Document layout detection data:
________

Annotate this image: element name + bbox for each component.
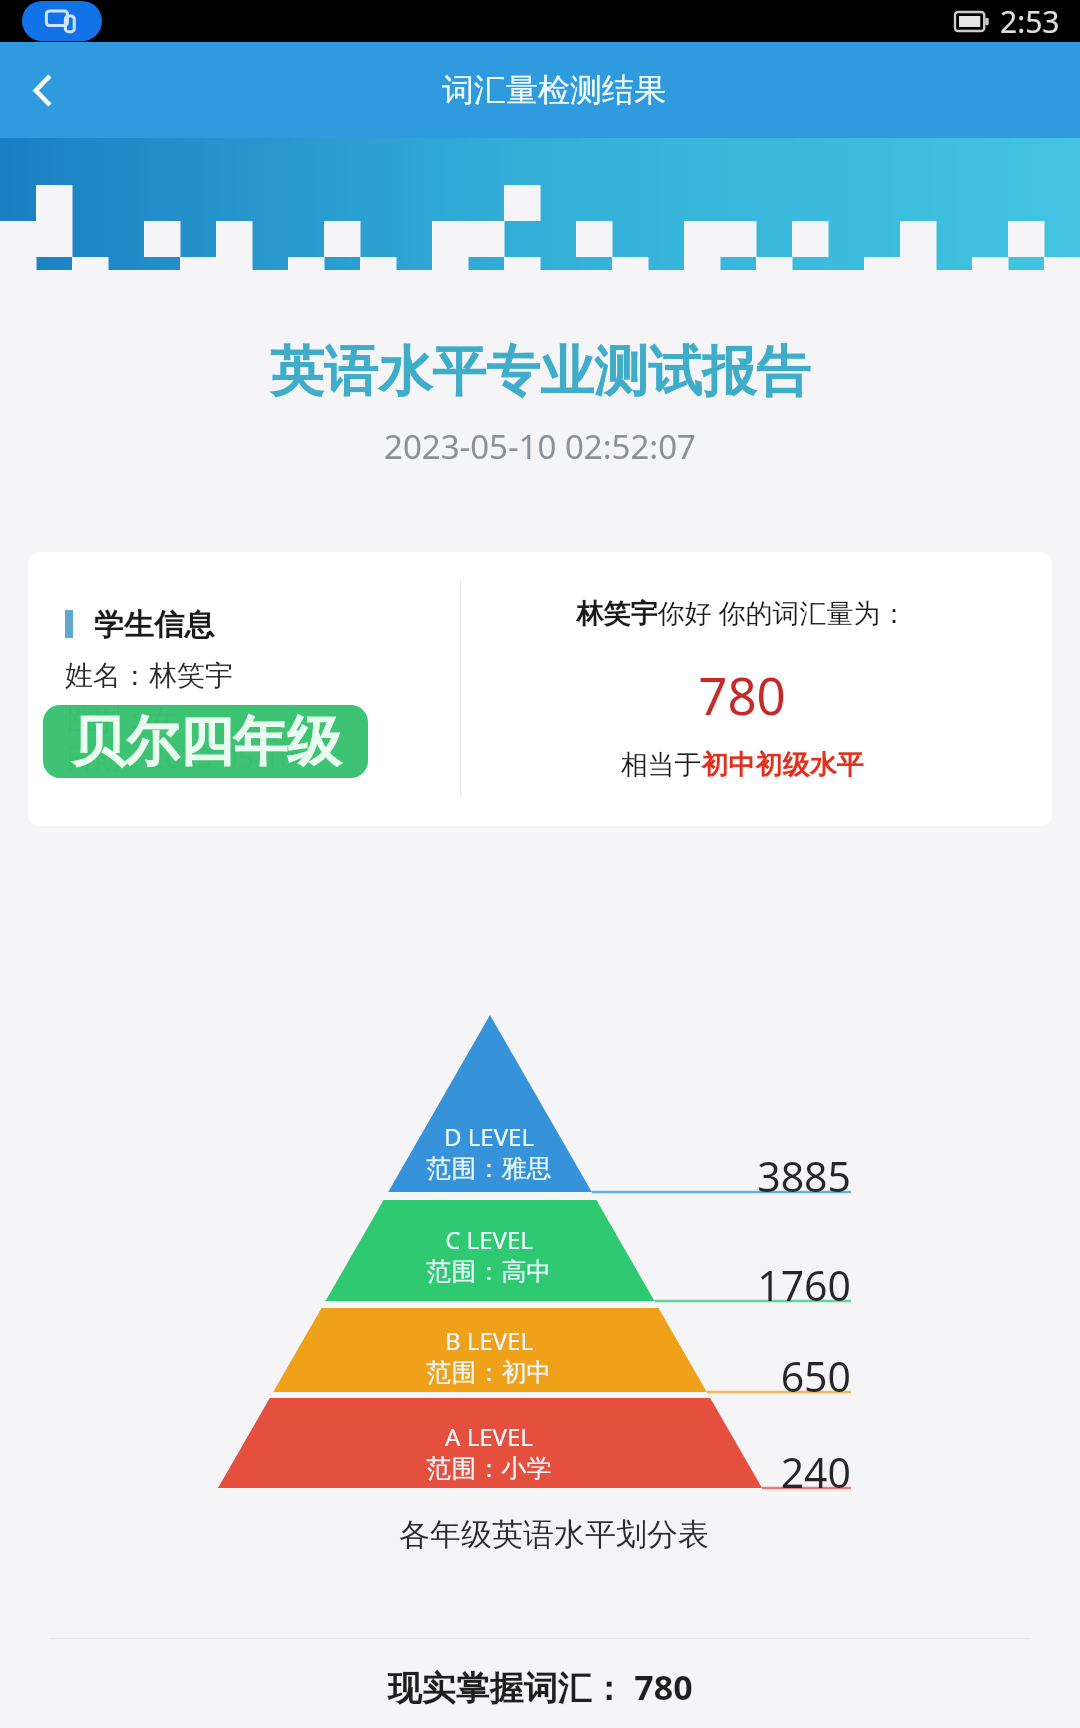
staticText: 650 [651, 1348, 851, 1404]
staticText: B LEVEL [289, 1324, 689, 1357]
staticText: 现实掌握词汇： 780 [0, 1664, 1080, 1710]
button[interactable]: 贝尔四年级 [43, 705, 368, 778]
staticText: 林笑宇你好 你的词汇量为： [446, 594, 1038, 631]
staticText: 学生信息 [94, 606, 214, 644]
staticText: 词汇量检测结果 [14, 70, 1080, 110]
staticText: 范围：小学 [289, 1453, 689, 1484]
staticText: 贝尔四年级 [71, 708, 341, 776]
staticText: 日期：2023-05-10 [65, 738, 296, 776]
staticText: A LEVEL [289, 1420, 689, 1453]
staticText: C LEVEL [289, 1223, 689, 1256]
button[interactable]: Back [12, 59, 74, 121]
staticText: 相当于初中初级水平 [446, 748, 1038, 782]
staticText: 范围：初中 [289, 1357, 689, 1388]
staticText: 1760 [651, 1257, 851, 1313]
staticText: 2023-05-10 02:52:07 [0, 424, 1080, 469]
staticText: 780 [446, 660, 1038, 729]
staticText: 范围：高中 [289, 1256, 689, 1287]
staticText: 3885 [651, 1148, 851, 1204]
staticText: 2:53 [1000, 1, 1060, 42]
staticText: 240 [651, 1444, 851, 1500]
staticText: 性别：女 [65, 702, 177, 737]
staticText: 姓名：林笑宇 [65, 658, 233, 693]
button[interactable]: Cast screen [22, 1, 102, 41]
staticText: 各年级英语水平划分表 [14, 1515, 1080, 1554]
staticText: 范围：雅思 [289, 1153, 689, 1184]
staticText: D LEVEL [289, 1120, 689, 1153]
staticText: 英语水平专业测试报告 [0, 338, 1080, 406]
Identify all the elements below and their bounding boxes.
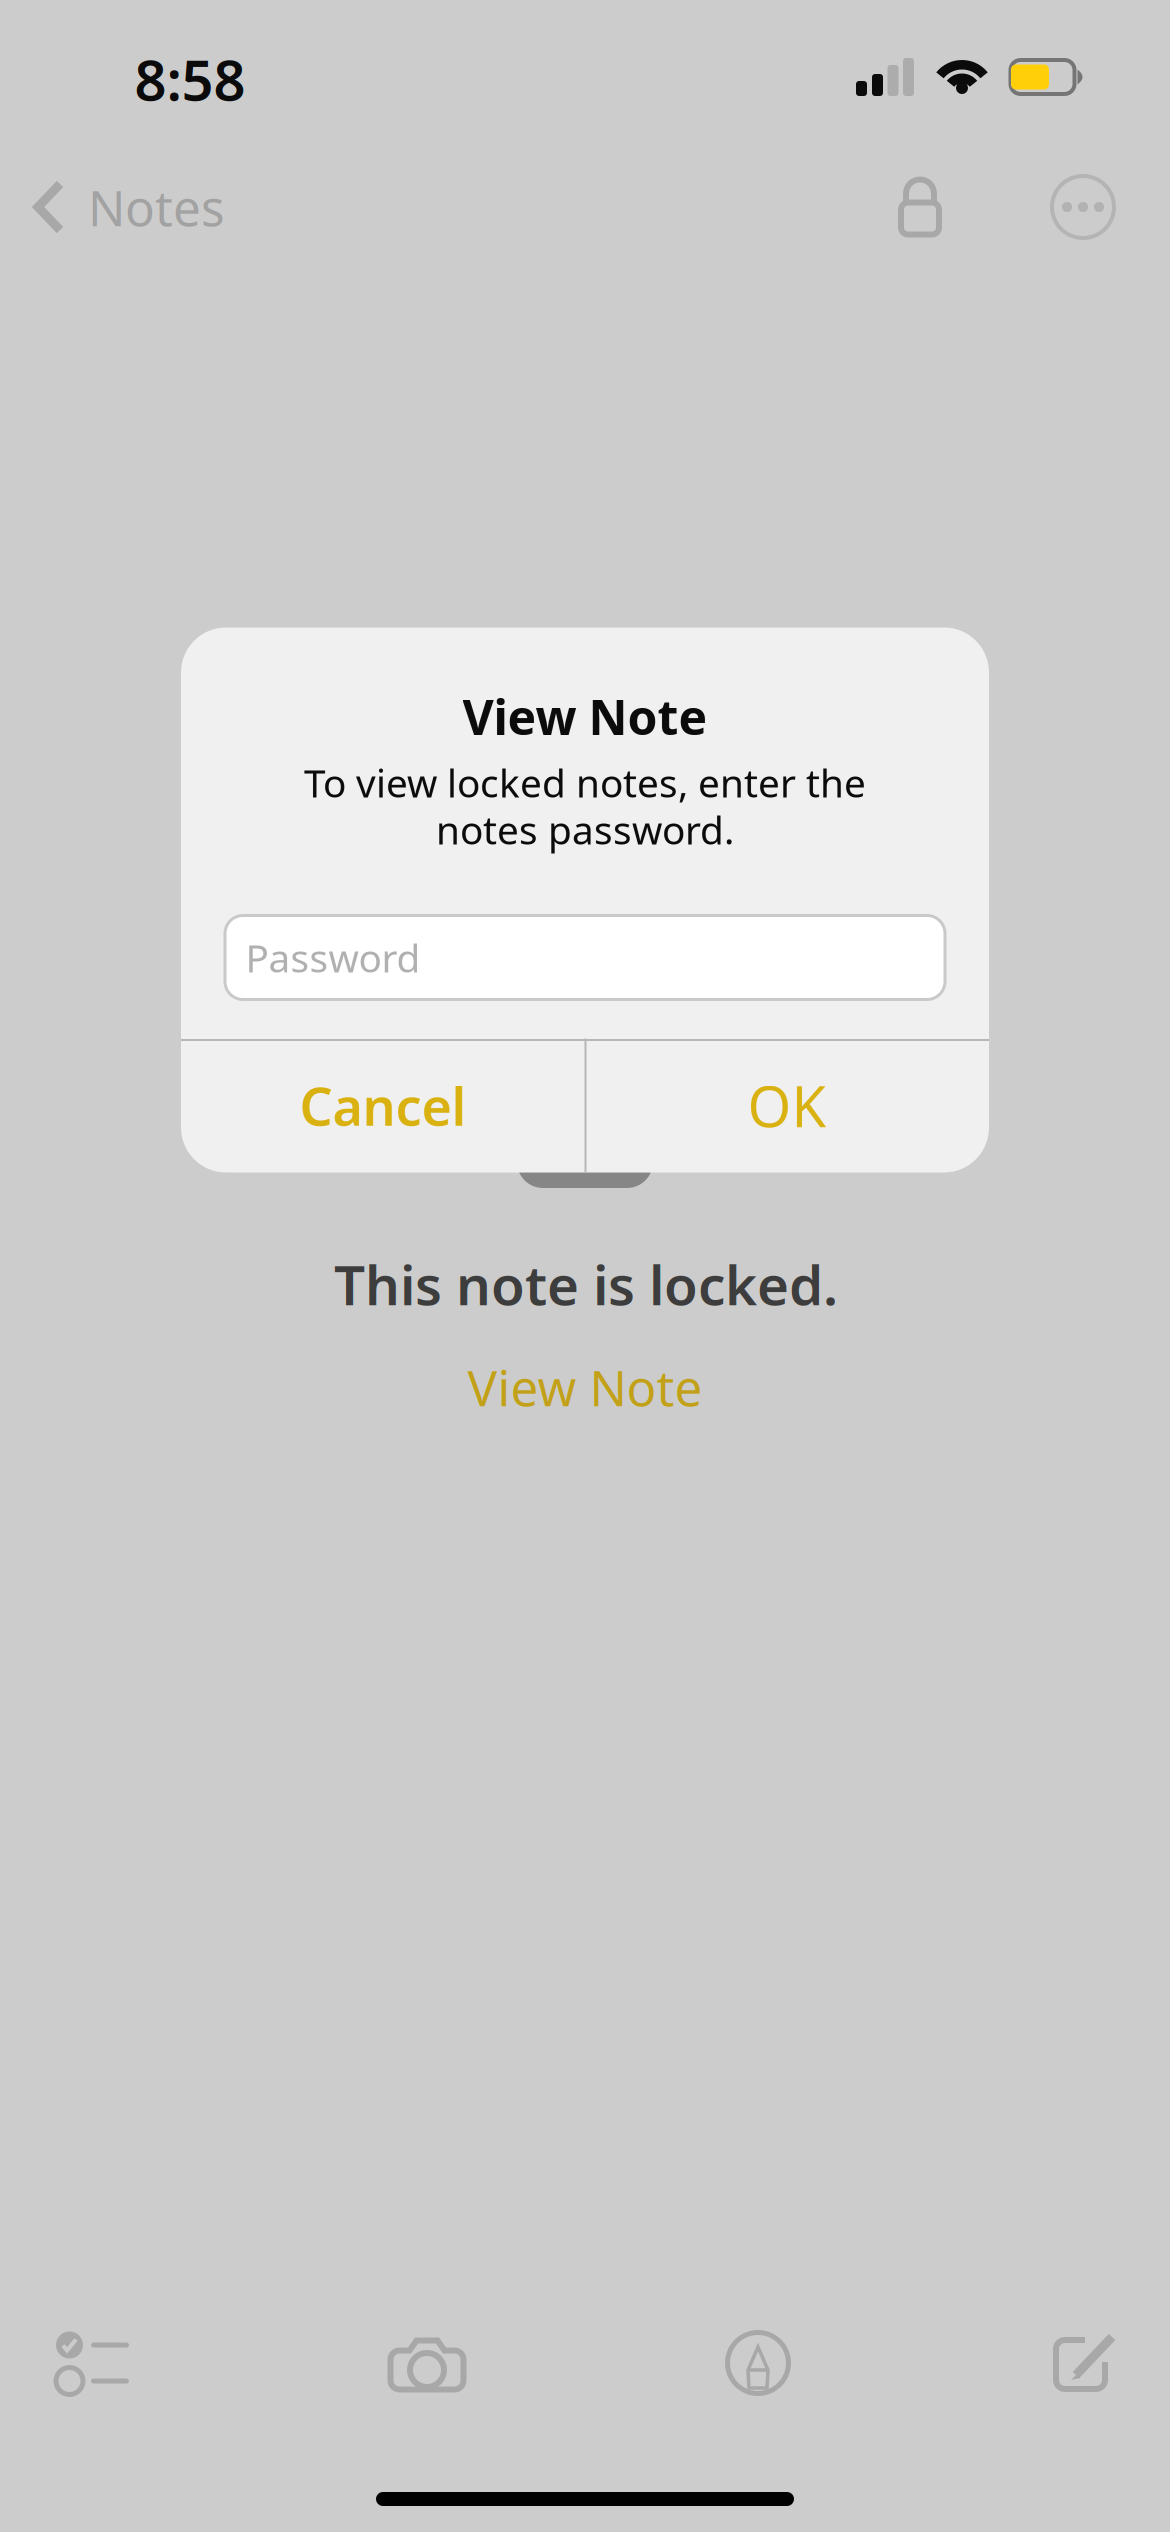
staticText: Cancel: [300, 1071, 466, 1140]
staticText: Notes: [88, 174, 225, 240]
staticText: OK: [748, 1068, 826, 1143]
staticText: 8:58: [134, 42, 246, 116]
button[interactable]: OK: [586, 1039, 988, 1172]
button[interactable]: Lock: [872, 150, 968, 264]
button[interactable]: Camera: [364, 2314, 490, 2416]
button[interactable]: Checklist: [32, 2306, 152, 2420]
staticText: Password: [246, 932, 420, 983]
button[interactable]: New Note: [1026, 2308, 1136, 2418]
button[interactable]: View Note: [436, 1338, 734, 1436]
staticText: View Note: [462, 685, 708, 748]
button[interactable]: Notes: [3, 150, 249, 264]
staticText: notes password.: [436, 804, 734, 855]
button[interactable]: More: [1025, 149, 1141, 265]
button[interactable]: Cancel: [182, 1039, 584, 1172]
staticText: This note is locked.: [334, 1248, 838, 1320]
staticText: To view locked notes, enter the: [304, 757, 866, 808]
staticText: View Note: [468, 1354, 702, 1420]
button[interactable]: Markup: [701, 2306, 815, 2420]
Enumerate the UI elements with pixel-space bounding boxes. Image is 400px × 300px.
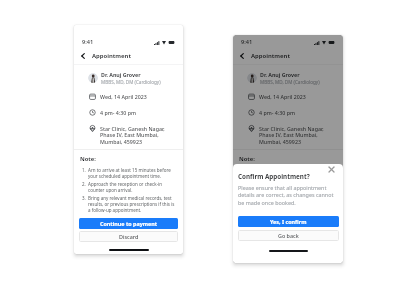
staticText: Dr. Anuj Grover: [101, 71, 141, 78]
staticText: Appointment: [92, 52, 131, 60]
staticText: Star Clinic, Ganesh Nagar, Phase IV, Eas…: [100, 125, 165, 146]
staticText: Discard: [119, 233, 139, 240]
staticText: Arn to arrive at least 15 minutes before…: [247, 167, 337, 179]
staticText: 2.: [241, 181, 245, 187]
staticText: Star Clinic, Ganesh Nagar, Phase IV, Eas…: [259, 125, 324, 146]
staticText: 4 pm- 4:30 pm: [259, 109, 295, 116]
staticText: 3.: [82, 195, 86, 201]
staticText: MBBS, MD, DM (Cardiology): [260, 79, 320, 85]
button[interactable]: Go back: [238, 230, 339, 241]
staticText: Approach the reception or check-in count…: [247, 181, 337, 193]
button[interactable]: Dr. Anuj Grover: [247, 71, 320, 85]
staticText: 9:41: [241, 38, 253, 46]
staticText: Arn to arrive at least 15 minutes before…: [88, 167, 178, 179]
button[interactable]: Back: [237, 51, 246, 60]
staticText: Go back: [278, 232, 299, 239]
staticText: Appointment: [251, 52, 290, 60]
staticText: Wed, 14 April 2023: [100, 93, 147, 100]
staticText: Bring any relevant medical records, test…: [88, 195, 178, 213]
button[interactable]: Yes, I confirm: [238, 216, 339, 227]
staticText: Please ensure that all appointment detai…: [238, 184, 338, 207]
staticText: Continue to payment: [100, 220, 158, 227]
staticText: Confirm Appointment?: [238, 172, 310, 181]
staticText: MBBS, MD, DM (Cardiology): [101, 79, 161, 85]
button[interactable]: Discard: [79, 231, 178, 242]
staticText: Yes, I confirm: [270, 218, 307, 225]
staticText: Note:: [239, 155, 255, 163]
staticText: 4 pm- 4:30 pm: [100, 109, 136, 116]
staticText: 3.: [241, 195, 245, 201]
staticText: Approach the reception or check-in count…: [88, 181, 178, 193]
staticText: Wed, 14 April 2023: [259, 93, 306, 100]
staticText: 9:41: [82, 38, 94, 46]
button[interactable]: Continue to payment: [238, 218, 338, 229]
button[interactable]: Dr. Anuj Grover: [88, 71, 161, 85]
button[interactable]: Back: [78, 51, 87, 60]
button[interactable]: Close: [326, 164, 336, 174]
staticText: Dr. Anuj Grover: [260, 71, 300, 78]
staticText: Note:: [80, 155, 96, 163]
staticText: Continue to payment: [259, 220, 317, 227]
staticText: 2.: [82, 181, 86, 187]
button[interactable]: Discard: [238, 231, 338, 242]
staticText: 1.: [82, 167, 86, 173]
staticText: Discard: [278, 233, 298, 240]
button[interactable]: Continue to payment: [79, 218, 178, 229]
staticText: Bring any relevant medical records, test…: [247, 195, 337, 213]
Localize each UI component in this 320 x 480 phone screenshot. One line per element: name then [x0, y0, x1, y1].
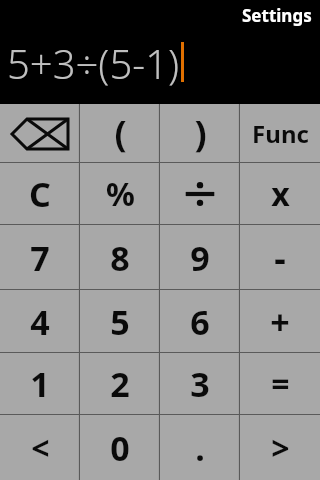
staticText: 5 [110, 299, 130, 345]
button[interactable]: ( [80, 104, 160, 163]
button[interactable]: < [0, 415, 80, 480]
staticText: = [271, 362, 290, 406]
staticText: x [271, 172, 290, 216]
button[interactable]: 2 [80, 353, 160, 415]
button[interactable]: 9 [160, 225, 240, 290]
button[interactable]: x [240, 163, 320, 225]
button[interactable]: . [160, 415, 240, 480]
button[interactable]: Func [240, 104, 320, 163]
button[interactable]: Backspace [0, 104, 80, 163]
button[interactable]: C [0, 163, 80, 225]
staticText: 0 [110, 425, 130, 471]
staticText: 7 [30, 235, 50, 281]
button[interactable]: 1 [0, 353, 80, 415]
staticText: + [270, 299, 290, 345]
staticText: 4 [30, 299, 50, 345]
staticText: Settings [242, 4, 312, 27]
staticText: C [29, 171, 51, 217]
button[interactable]: 3 [160, 353, 240, 415]
staticText: ) [194, 109, 207, 158]
button[interactable]: Divide [160, 163, 240, 225]
button[interactable]: > [240, 415, 320, 480]
button[interactable]: 5 [80, 290, 160, 353]
button[interactable]: Settings [242, 4, 312, 27]
staticText: > [271, 426, 290, 470]
staticText: 3 [190, 361, 210, 407]
staticText: 5+3÷(5-1) [7, 36, 180, 90]
staticText: 1 [30, 361, 50, 407]
button[interactable]: - [240, 225, 320, 290]
staticText: ( [114, 109, 127, 158]
staticText: % [106, 172, 135, 216]
staticText: 6 [190, 299, 210, 345]
button[interactable]: 4 [0, 290, 80, 353]
button[interactable]: 6 [160, 290, 240, 353]
button[interactable]: = [240, 353, 320, 415]
button[interactable]: 7 [0, 225, 80, 290]
staticText: - [274, 233, 286, 282]
button[interactable]: + [240, 290, 320, 353]
staticText: < [31, 426, 50, 470]
staticText: 2 [110, 361, 130, 407]
button[interactable]: % [80, 163, 160, 225]
staticText: 9 [190, 235, 210, 281]
staticText: . [195, 425, 205, 471]
button[interactable]: ) [160, 104, 240, 163]
staticText: Func [252, 117, 309, 150]
button[interactable]: 8 [80, 225, 160, 290]
staticText: 8 [110, 235, 130, 281]
button[interactable]: 0 [80, 415, 160, 480]
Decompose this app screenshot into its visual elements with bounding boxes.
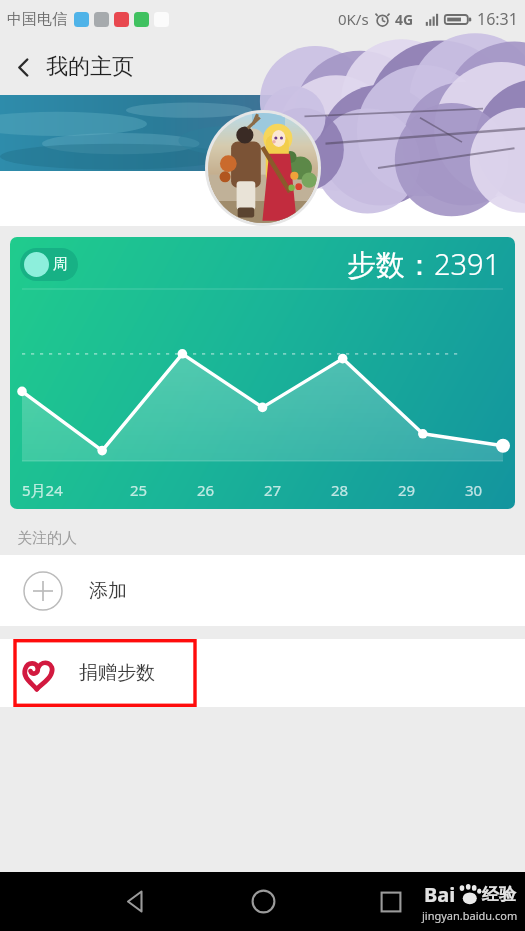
button[interactable]: 周 [10,237,515,509]
staticText: 0K/s [338,9,369,29]
staticText: 关注的人 [17,529,77,548]
staticText: 经验 [482,884,516,905]
staticText: 周 [53,255,68,274]
button[interactable]: Back [71,872,199,931]
button[interactable]: 周 [24,252,74,277]
staticText: 中国电信 [7,10,67,29]
button[interactable]: Back [0,44,46,90]
staticText: 25 [130,480,148,500]
staticText: 16:31 [477,8,518,30]
staticText: 29 [398,480,416,500]
button[interactable]: Home [199,872,327,931]
button[interactable]: 捐赠步数 [0,639,196,707]
staticText: 我的主页 [46,53,134,81]
staticText: 步数：2391 [347,244,501,284]
staticText: 捐赠步数 [79,661,155,685]
staticText: 28 [331,480,349,500]
staticText: 26 [197,480,215,500]
staticText: 27 [264,480,282,500]
staticText: 4G [395,10,414,29]
button[interactable]: Recent apps [327,872,455,931]
staticText: Bai [424,881,456,908]
button[interactable]: More options [465,38,525,95]
staticText: 30 [465,480,483,500]
staticText: 添加 [89,579,127,603]
button[interactable]: Profile photo [205,110,321,226]
staticText: jingyan.baidu.com [422,908,518,923]
button[interactable]: 添加 [0,555,525,626]
staticText: 5月24 [22,480,63,500]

________

> **Your instructions**
Copy, from the lines above, each one that holds "Settings".

> **Output for this task**
staticText: Settings [242, 4, 312, 27]
button[interactable]: Settings [242, 4, 312, 27]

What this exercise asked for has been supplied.